#### Task directions
Keep each line of the material that includes "plus", and leave out the rest.

#### Study material
________

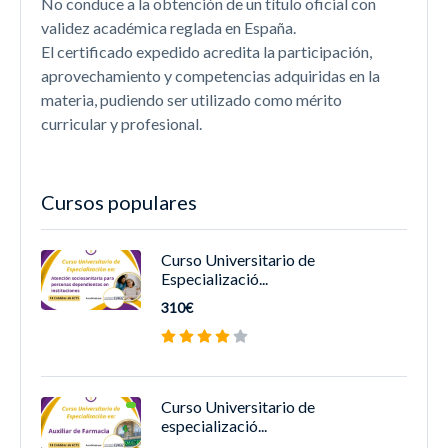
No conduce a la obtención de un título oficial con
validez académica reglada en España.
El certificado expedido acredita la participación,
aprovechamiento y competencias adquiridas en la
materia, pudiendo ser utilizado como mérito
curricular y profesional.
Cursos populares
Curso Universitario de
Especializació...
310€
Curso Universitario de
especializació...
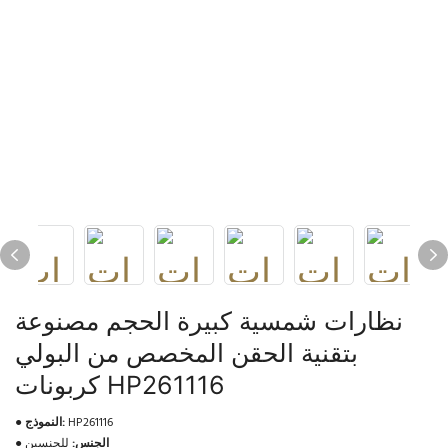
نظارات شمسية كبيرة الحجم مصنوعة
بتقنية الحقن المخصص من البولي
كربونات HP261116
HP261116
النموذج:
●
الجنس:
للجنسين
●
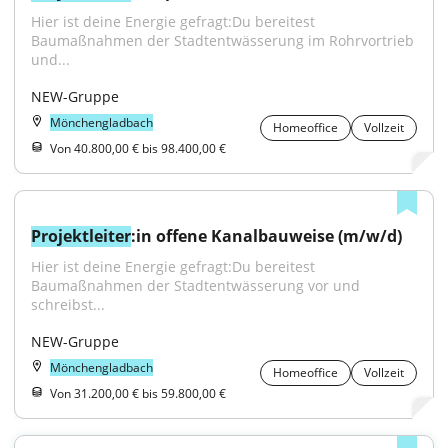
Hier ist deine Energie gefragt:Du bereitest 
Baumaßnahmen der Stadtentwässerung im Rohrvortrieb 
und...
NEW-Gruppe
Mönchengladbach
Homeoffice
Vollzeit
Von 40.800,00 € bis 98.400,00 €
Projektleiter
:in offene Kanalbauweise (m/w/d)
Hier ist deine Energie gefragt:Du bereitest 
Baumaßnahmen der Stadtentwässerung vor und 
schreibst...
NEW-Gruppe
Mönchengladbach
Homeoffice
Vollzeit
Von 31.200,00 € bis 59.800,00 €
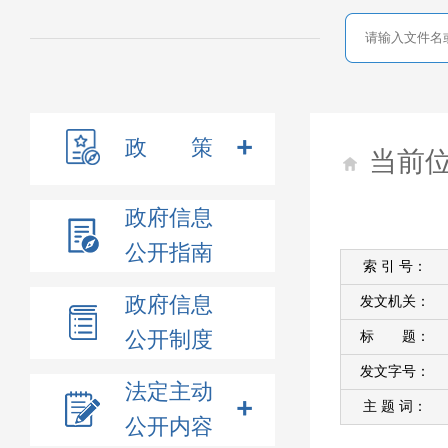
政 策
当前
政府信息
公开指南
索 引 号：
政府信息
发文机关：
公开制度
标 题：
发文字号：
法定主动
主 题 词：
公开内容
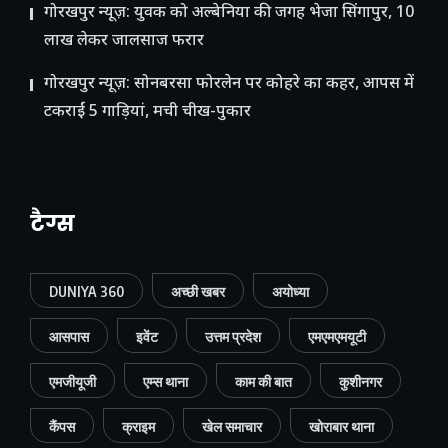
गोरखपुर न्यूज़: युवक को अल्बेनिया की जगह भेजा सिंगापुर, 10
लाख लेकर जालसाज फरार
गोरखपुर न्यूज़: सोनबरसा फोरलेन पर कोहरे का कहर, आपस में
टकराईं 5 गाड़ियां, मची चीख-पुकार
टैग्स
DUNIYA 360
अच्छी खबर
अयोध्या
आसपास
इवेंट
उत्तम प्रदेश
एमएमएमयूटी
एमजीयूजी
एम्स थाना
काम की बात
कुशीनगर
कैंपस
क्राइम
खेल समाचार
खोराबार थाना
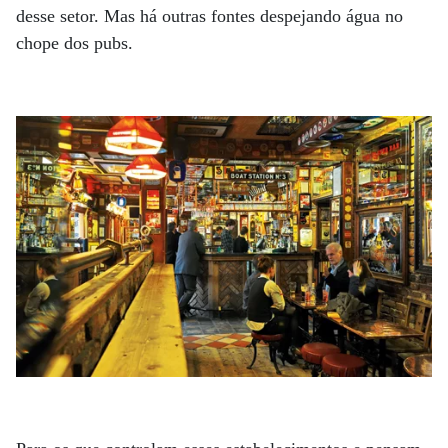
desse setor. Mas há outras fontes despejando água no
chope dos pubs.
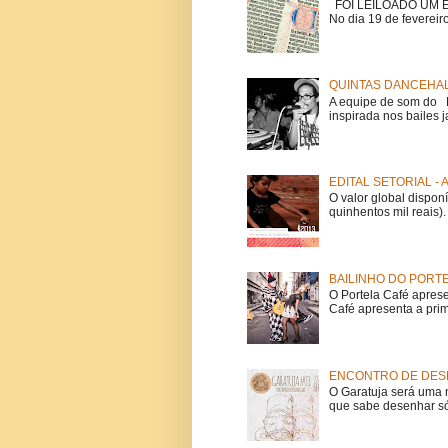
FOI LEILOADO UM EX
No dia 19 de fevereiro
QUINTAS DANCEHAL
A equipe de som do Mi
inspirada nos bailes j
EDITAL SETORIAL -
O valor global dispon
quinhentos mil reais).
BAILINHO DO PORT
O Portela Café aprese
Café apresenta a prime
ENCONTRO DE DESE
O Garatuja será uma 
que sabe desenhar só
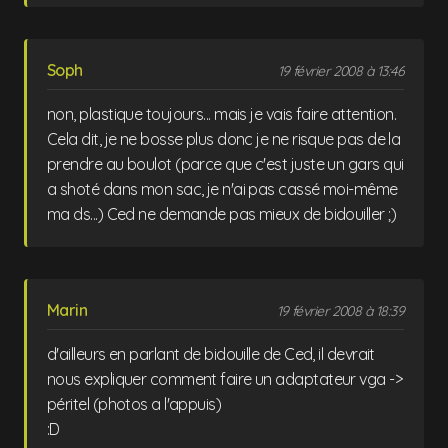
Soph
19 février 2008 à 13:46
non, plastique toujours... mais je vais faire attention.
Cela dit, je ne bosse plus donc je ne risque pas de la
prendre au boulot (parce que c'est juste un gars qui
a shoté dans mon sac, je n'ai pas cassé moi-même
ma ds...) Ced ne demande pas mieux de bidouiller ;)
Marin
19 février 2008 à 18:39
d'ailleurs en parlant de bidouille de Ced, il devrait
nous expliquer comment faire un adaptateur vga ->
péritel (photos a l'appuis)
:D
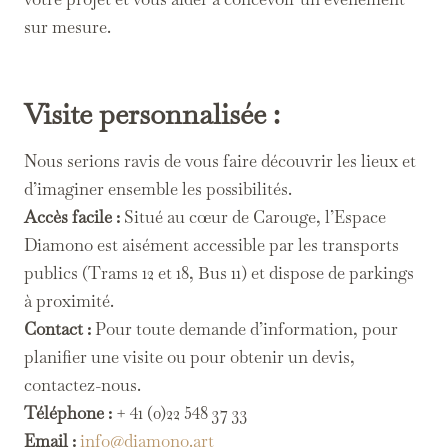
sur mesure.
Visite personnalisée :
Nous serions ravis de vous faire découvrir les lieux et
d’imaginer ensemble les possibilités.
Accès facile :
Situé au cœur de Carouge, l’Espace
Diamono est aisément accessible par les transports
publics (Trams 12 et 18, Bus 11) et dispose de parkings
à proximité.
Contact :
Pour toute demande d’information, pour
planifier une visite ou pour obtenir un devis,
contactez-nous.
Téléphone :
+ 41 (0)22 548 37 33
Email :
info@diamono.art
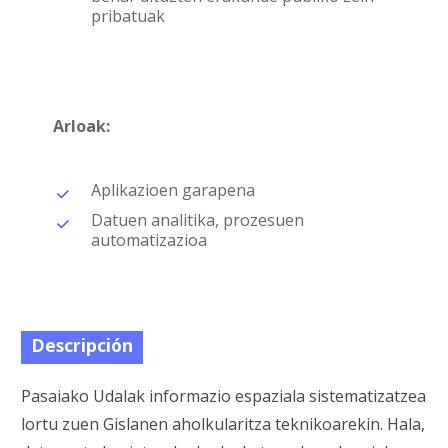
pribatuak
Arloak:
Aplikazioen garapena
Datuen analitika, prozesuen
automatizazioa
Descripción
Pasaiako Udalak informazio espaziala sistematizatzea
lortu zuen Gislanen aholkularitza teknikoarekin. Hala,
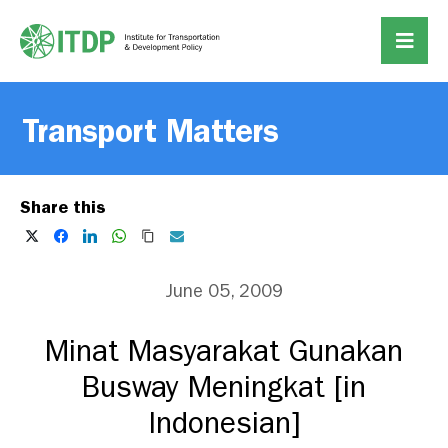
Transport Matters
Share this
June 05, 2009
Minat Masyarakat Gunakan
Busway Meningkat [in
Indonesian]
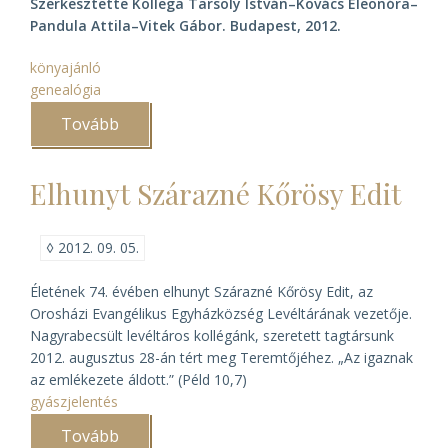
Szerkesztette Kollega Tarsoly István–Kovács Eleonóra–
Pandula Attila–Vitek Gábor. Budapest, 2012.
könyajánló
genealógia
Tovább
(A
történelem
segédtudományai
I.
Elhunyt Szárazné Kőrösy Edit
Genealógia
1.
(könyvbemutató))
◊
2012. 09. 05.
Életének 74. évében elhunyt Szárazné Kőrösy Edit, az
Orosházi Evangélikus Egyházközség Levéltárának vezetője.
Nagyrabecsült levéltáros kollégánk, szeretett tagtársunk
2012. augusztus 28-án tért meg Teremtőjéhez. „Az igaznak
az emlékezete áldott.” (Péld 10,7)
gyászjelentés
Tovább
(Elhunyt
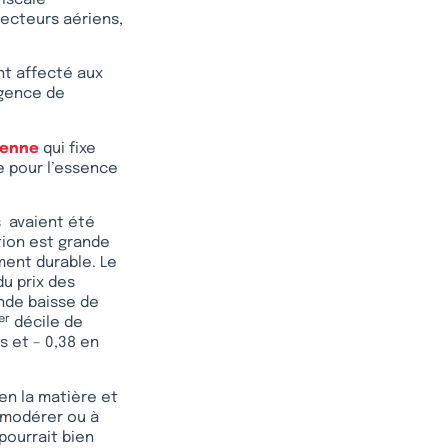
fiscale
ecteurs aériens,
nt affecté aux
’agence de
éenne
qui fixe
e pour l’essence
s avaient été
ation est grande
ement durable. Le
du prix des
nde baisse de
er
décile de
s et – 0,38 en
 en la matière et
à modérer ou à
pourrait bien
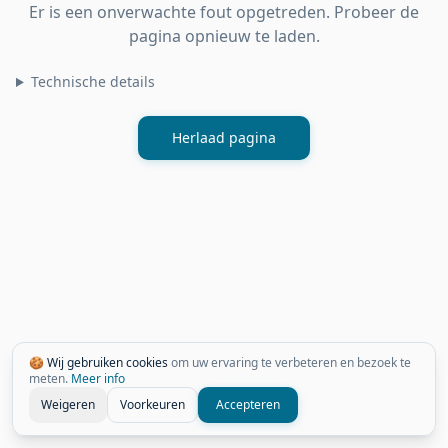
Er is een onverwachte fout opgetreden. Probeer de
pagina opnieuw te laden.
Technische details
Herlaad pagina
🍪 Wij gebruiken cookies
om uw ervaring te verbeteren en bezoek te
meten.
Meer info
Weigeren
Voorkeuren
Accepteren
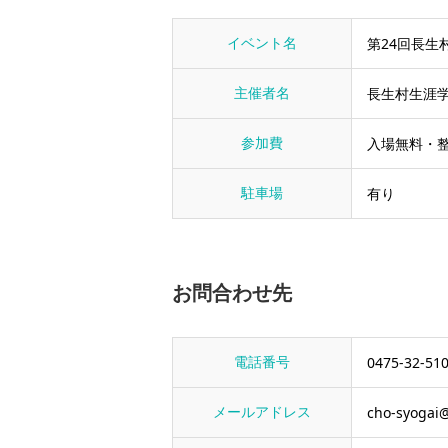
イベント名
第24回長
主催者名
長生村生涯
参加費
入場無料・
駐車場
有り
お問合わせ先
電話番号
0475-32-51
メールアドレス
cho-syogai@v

________

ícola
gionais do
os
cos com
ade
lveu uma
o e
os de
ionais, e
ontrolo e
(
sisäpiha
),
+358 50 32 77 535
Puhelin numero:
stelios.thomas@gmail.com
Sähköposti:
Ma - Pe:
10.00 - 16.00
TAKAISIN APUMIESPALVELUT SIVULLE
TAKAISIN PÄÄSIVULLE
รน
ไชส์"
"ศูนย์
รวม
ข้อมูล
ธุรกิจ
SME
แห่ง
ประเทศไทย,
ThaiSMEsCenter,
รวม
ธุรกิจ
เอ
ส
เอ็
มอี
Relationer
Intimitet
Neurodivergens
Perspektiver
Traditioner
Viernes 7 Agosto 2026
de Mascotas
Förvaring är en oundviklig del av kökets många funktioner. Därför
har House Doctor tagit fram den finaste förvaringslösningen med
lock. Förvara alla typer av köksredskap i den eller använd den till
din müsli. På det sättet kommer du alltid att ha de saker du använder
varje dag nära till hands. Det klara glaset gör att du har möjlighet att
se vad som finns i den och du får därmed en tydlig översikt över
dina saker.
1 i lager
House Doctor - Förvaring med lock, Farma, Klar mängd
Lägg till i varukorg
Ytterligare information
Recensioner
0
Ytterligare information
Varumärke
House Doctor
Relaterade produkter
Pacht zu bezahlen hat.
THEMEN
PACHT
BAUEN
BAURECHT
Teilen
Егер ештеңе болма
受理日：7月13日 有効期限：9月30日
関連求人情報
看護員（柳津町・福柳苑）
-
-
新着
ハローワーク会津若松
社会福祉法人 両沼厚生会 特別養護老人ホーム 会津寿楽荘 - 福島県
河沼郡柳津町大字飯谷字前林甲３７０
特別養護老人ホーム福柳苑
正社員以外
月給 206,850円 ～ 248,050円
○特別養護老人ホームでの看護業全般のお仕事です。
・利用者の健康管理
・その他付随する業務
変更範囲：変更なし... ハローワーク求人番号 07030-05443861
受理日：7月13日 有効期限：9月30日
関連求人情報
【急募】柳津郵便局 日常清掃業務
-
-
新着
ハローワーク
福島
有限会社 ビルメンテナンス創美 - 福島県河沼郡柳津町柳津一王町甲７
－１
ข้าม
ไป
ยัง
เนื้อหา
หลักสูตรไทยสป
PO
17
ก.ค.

________

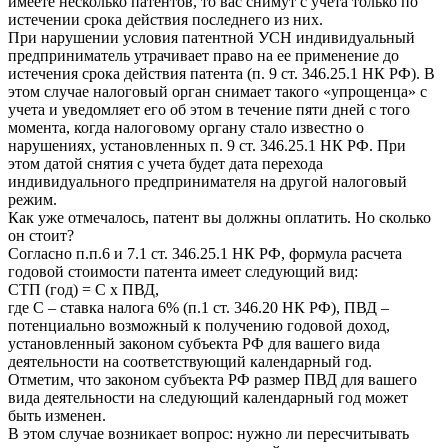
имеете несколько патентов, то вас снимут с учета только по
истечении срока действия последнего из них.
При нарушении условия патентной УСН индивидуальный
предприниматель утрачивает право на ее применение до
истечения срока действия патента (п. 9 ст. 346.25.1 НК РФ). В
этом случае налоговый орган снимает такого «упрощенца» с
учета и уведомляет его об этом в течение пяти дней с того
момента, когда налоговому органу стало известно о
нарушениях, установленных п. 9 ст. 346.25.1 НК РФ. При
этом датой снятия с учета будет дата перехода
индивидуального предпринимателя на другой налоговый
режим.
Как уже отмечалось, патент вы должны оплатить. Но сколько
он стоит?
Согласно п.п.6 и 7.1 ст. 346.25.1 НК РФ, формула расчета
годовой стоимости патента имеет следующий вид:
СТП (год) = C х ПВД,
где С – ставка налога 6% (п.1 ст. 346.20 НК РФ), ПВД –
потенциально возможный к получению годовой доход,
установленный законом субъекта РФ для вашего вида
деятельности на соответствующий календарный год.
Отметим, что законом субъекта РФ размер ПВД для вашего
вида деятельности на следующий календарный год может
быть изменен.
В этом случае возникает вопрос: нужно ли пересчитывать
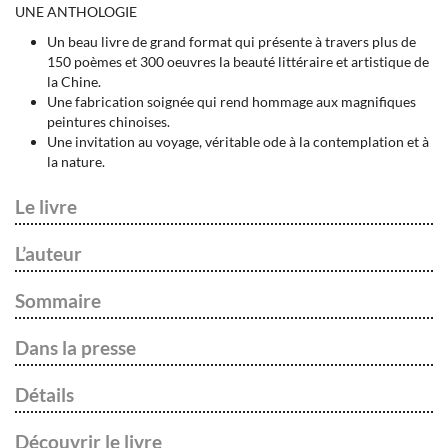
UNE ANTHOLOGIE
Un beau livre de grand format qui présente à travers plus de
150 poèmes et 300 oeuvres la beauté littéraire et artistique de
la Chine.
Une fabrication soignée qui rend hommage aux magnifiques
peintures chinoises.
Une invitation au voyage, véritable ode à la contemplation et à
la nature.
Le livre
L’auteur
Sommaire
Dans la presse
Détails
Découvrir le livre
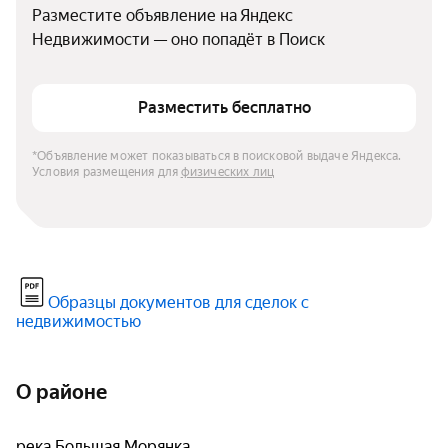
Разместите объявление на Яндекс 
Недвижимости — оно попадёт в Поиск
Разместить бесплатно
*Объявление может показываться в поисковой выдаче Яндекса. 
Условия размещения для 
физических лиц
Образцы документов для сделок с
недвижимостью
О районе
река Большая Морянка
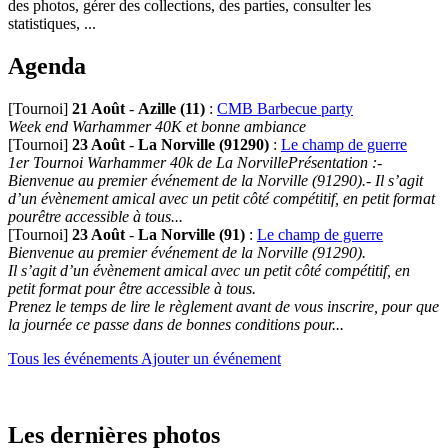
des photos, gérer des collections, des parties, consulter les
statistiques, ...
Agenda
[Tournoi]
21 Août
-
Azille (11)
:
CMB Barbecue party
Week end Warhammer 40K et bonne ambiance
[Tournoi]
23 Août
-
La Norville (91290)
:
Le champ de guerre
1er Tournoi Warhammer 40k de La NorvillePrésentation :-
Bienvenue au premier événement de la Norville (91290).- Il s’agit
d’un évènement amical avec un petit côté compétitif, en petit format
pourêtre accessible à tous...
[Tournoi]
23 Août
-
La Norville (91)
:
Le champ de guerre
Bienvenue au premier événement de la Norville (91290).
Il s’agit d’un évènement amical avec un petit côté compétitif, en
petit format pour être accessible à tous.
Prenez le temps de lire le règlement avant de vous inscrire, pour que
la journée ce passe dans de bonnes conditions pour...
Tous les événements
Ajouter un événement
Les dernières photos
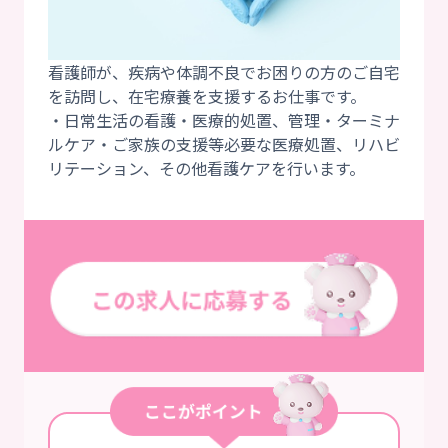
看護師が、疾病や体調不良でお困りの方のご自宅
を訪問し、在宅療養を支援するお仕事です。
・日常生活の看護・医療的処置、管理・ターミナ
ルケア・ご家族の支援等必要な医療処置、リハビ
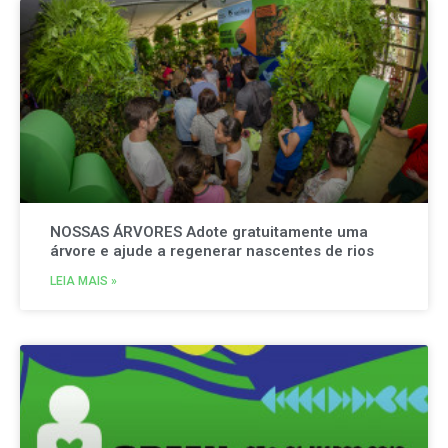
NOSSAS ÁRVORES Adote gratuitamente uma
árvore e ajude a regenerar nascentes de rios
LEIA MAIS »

________

#### Solved exercise
Cela dit, je ne bosse plus donc je ne risque pas de la
Un beau livre de grand format qui présente à travers plus de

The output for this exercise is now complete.